Mumsnet has not checked the qualifications of anyone posting here. If you need help urgently, please see our domestic violence webguide and/or relationships webguide, which can point you to expert advice and support.

Does working full time mean he doesn't have to do a THING around the house?

(53 Posts)
strikingoff Thu 20-Oct-11 04:34:49

I need some perspective please.

My dh works full time, 10 hour days. He's a freelance contractor therefore when he doesn't work he doesn't earn. He's always worried that he'll 'never work again' but in the 15 years we've been together, he's only been out of work for a couple of months, and that was by choice. He provides well for me and ds, he's a great dad and generally a caring and kind guy.

But I have one big stumbling block with him. I also work - part-time from home (20 hrs per week). I find myself doing all of the 'home' chores - food shopping, care of ds, laundry, cleaning. I also look after all of the 'other' stuff and this is what is driving me nuts. So if the loo needs fixing, it's up to me to get it done. If the house needs repainting, I have to organise it. If the car needs to be serviced, I have to take it in.

We moved recently and remortgaged. I did all the paperwork, all the moving organisation, I do anything to do with insurance, buy the birthday and christmas presents.

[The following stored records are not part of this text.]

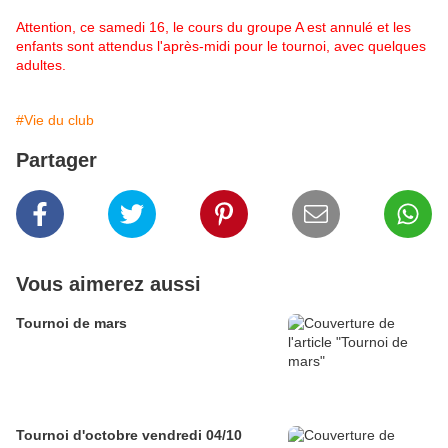
Attention, ce samedi 16, le cours du groupe A est annulé et les
enfants sont attendus l'après-midi pour le tournoi, avec quelques
adultes.
#Vie du club
Partager
Vous aimerez aussi
Tournoi de mars
Tournoi d'octobre vendredi 04/10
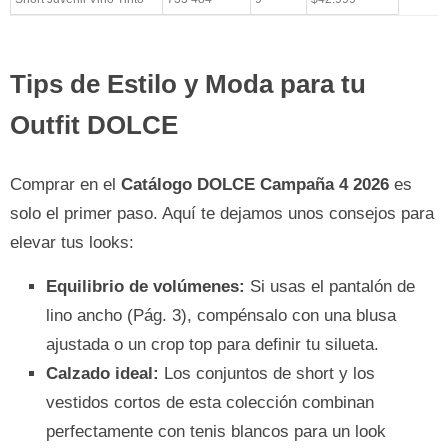
Tips de Estilo y Moda para tu
Outfit DOLCE
Comprar en el
Catálogo DOLCE Campaña 4 2026
es
solo el primer paso. Aquí te dejamos unos consejos para
elevar tus looks:
Equilibrio de volúmenes:
Si usas el pantalón de
lino ancho (Pág. 3), compénsalo con una blusa
ajustada o un crop top para definir tu silueta.
Calzado ideal:
Los conjuntos de short y los
vestidos cortos de esta colección combinan
perfectamente con tenis blancos para un look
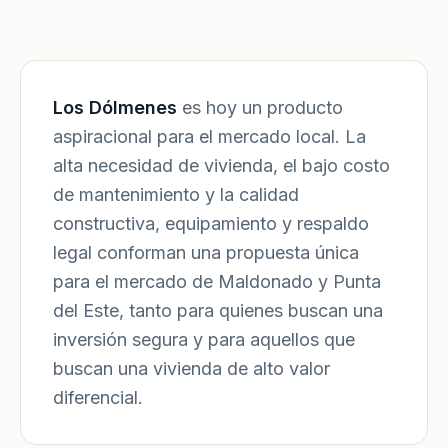
Los Dólmenes
es hoy un producto
aspiracional para el mercado local. La
alta necesidad de vivienda, el bajo costo
de mantenimiento y la calidad
constructiva, equipamiento y respaldo
legal conforman una propuesta única
para el mercado de Maldonado y Punta
del Este, tanto para quienes buscan una
inversión segura y para aquellos que
buscan una vivienda de alto valor
diferencial.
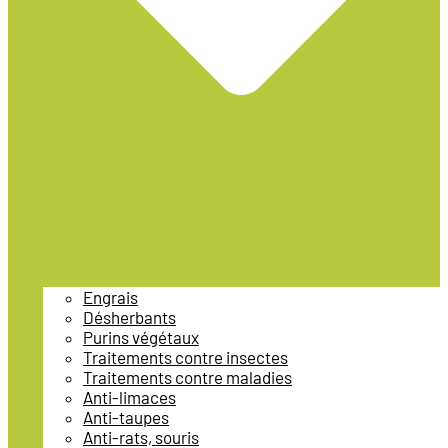
Engrais
Désherbants
Purins végétaux
Traitements contre insectes
Traitements contre maladies
Anti-limaces
Anti-taupes
Anti-rats, souris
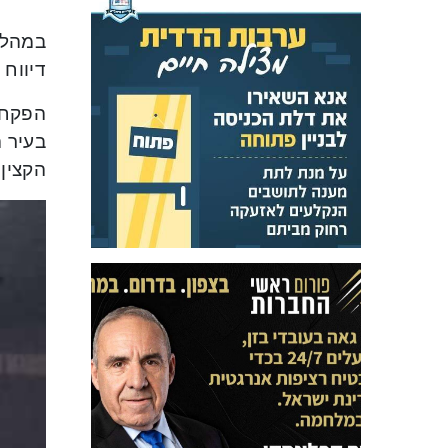
במהלך
דיווח 
הפקחים
הקצין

When I have tried to talk to him about it, his only response is 'I work 10 hours a day and I can't do any of that'. He's good at taking ds out on the weekends to give me some time off as I'm also studying. But invariably I end up catching up on paperwork, laundry or groceries.

I just feel like a spoiled brat.

Grockle Thu 20-Oct-11 04:48:10

Well, til September, I worked full time(60 hrs a week) and did all those things. But it was very difficult so I dropped a days work so I have time to book the the car in for a service, to hey the floor laid, to go to the dr etc

I don't think YANBU to want help but pracrically, you are more able to do those things.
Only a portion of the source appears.